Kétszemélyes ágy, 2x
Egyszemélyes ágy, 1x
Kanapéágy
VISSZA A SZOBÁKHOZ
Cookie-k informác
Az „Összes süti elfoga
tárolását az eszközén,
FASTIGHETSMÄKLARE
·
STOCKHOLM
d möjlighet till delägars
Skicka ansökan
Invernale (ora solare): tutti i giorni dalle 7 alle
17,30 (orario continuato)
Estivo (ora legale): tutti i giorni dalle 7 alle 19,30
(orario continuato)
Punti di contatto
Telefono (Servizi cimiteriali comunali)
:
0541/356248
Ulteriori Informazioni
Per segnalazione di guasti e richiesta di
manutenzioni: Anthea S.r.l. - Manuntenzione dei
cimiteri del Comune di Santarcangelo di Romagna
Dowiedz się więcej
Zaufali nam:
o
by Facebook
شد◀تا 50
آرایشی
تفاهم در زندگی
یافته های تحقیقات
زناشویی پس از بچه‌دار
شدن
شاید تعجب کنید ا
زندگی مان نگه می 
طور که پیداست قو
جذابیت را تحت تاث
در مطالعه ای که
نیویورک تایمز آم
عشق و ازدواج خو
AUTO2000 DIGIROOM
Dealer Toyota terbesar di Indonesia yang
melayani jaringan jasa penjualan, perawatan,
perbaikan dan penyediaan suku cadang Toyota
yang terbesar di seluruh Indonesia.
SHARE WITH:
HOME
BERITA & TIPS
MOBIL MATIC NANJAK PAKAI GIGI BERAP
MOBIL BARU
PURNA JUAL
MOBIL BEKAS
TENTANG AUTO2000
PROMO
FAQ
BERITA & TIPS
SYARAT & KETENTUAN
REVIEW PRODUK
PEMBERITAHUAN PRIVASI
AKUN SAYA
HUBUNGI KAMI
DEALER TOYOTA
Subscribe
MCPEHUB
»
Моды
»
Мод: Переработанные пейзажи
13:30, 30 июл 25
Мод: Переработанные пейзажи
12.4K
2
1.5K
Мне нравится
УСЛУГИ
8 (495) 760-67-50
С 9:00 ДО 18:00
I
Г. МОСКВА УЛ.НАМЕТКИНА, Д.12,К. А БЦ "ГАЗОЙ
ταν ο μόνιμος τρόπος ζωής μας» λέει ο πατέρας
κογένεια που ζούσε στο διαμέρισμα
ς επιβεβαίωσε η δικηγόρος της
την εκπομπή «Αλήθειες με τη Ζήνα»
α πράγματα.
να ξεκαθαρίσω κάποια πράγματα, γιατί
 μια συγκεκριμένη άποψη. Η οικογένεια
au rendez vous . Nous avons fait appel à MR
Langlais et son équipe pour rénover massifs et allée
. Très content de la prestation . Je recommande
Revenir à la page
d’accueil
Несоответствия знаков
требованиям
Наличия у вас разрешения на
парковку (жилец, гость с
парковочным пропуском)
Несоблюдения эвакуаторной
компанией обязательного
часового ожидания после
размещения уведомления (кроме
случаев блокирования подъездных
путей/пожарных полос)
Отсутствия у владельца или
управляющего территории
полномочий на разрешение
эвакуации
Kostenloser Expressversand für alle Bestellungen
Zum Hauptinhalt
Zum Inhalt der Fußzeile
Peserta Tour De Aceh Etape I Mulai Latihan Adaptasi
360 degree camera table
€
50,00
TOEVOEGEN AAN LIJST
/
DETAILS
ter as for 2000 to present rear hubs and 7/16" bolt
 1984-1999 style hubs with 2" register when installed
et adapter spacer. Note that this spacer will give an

------------------------------------------------------------

Could you transcribe the records in full, exactly?

Kétszemélyes ágy, 2x
Egyszemélyes ágy, 1x
Kanapéágy
VISSZA A SZOBÁKHOZ
Cookie-k informác
Az „Összes süti elfoga
tárolását az eszközén,
FASTIGHETSMÄKLARE
·
STOCKHOLM
d möjlighet till delägars
Skicka ansökan
Invernale (ora solare): tutti i giorni dalle 7 alle
17,30 (orario continuato)
Estivo (ora legale): tutti i giorni dalle 7 alle 19,30
(orario continuato)
Punti di contatto
Telefono (Servizi cimiteriali comunali)
:
0541/356248
Ulteriori Informazioni
Per segnalazione di guasti e richiesta di
manutenzioni: Anthea S.r.l. - Manuntenzione dei
cimiteri del Comune di Santarcangelo di Romagna
Dowiedz się więcej
Zaufali nam:
o
by Facebook
شد◀تا 50
آرایشی
تفاهم در زندگی
یافته های تحقیقات
زناشویی پس از بچه‌دار
شدن
شاید تعجب کنید ا
زندگی مان نگه می 
طور که پیداست قو
جذابیت را تحت تاث
در مطالعه ای که
نیویورک تایمز آم
عشق و ازدواج خو
AUTO2000 DIGIROOM
Dealer Toyota terbesar di Indonesia yang
melayani jaringan jasa penjualan, perawatan,
perbaikan dan penyediaan suku cadang Toyota
yang terbesar di seluruh Indonesia.
SHARE WITH:
HOME
BERITA & TIPS
MOBIL MATIC NANJAK PAKAI GIGI BERAP
MOBIL BARU
PURNA JUAL
MOBIL BEKAS
TENTANG AUTO2000
PROMO
FAQ
BERITA & TIPS
SYARAT & KETENTUAN
REVIEW PRODUK
PEMBERITAHUAN PRIVASI
AKUN SAYA
HUBUNGI KAMI
DEALER TOYOTA
Subscribe
MCPEHUB
»
Моды
»
Мод: Переработанные пейзажи
13:30, 30 июл 25
Мод: Переработанные пейзажи
12.4K
2
1.5K
Мне нравится
УСЛУГИ
8 (495) 760-67-50
С 9:00 ДО 18:00
I
Г. МОСКВА УЛ.НАМЕТКИНА, Д.12,К. А БЦ "ГАЗОЙ
ταν ο μόνιμος τρόπος ζωής μας» λέει ο πατέρας
κογένεια που ζούσε στο διαμέρισμα
ς επιβεβαίωσε η δικηγόρος της
την εκπομπή «Αλήθειες με τη Ζήνα»
α πράγματα.
να ξεκαθαρίσω κάποια πράγματα, γιατί
 μια συγκεκριμένη άποψη. Η οικογένεια
au rendez vous . Nous avons fait appel à MR
Langlais et son équipe pour rénover massifs et allée
. Très content de la prestation . Je recommande
Revenir à la page
d’accueil
Несоответствия знаков
требованиям
Наличия у вас разрешения на
парковку (жилец, гость с
парковочным пропуском)
Несоблюдения эвакуаторной
компанией обязательного
часового ожидания после
размещения уведомления (кроме
случаев блокирования подъездных
путей/пожарных полос)
Отсутствия у владельца или
управляющего территории
полномочий на разрешение
эвакуации
Kostenloser Expressversand für alle Bestellungen
Zum Hauptinhalt
Zum Inhalt der Fußzeile
Peserta Tour De Aceh Etape I Mulai Latihan Adaptasi
360 degree camera table
€
50,00
TOEVOEGEN AAN LIJST
/
DETAILS
ter as for 2000 to present rear hubs and 7/16" bolt
 1984-1999 style hubs with 2" register when installed
et adapter spacer. Note that this spacer will give an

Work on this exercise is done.